■ What you are asked to do ■
Only lines holding the word "щетка" should be copied from the material.

─── Record set

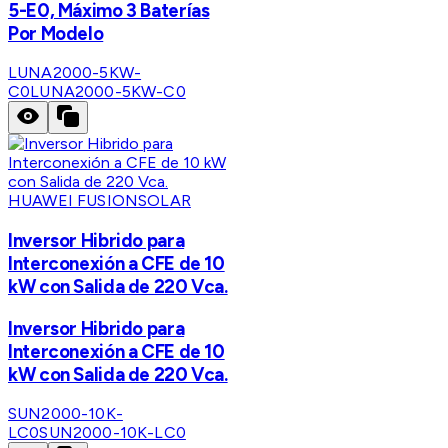
5-E0, Máximo 3 Baterías
Por Modelo
LUNA2000-5KW-
C0
LUNA2000-5KW-C0
HUAWEI FUSIONSOLAR
Inversor Hibrido para
Interconexión a CFE de 10
kW con Salida de 220 Vca.
Inversor Hibrido para
Interconexión a CFE de 10
kW con Salida de 220 Vca.
SUN2000-10K-
LC0
SUN2000-10K-LC0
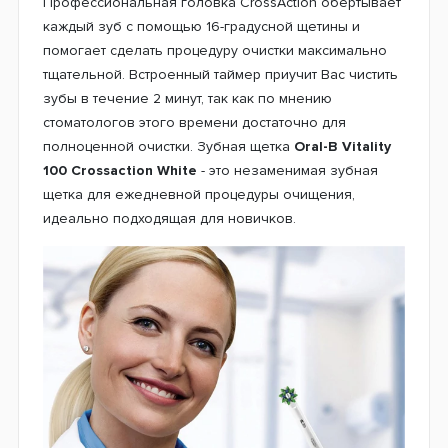
Профессиональная головка CrossAction обертывает
каждый зуб с помощью 16-градусной щетины и
помогает сделать процедуру очистки максимально
тщательной. Встроенный таймер приучит Вас чистить
зубы в течение 2 минут, так как по мнению
стоматологов этого времени достаточно для
полноценной очистки. Зубная щетка
Oral-B Vitality
100 Crossaction White
- это незаменимая зубная
щетка для ежедневной процедуры очищения,
идеально подходящая для новичков.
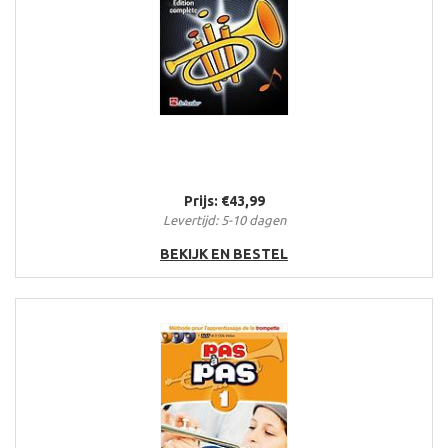
Prijs: €43,99
Levertijd: 5-10 dagen
BEKIJK EN BESTEL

──────

■ Solution for this exercise ■
полноценной очистки. Зубная щетка
щетка для ежедневной процедуры очищения,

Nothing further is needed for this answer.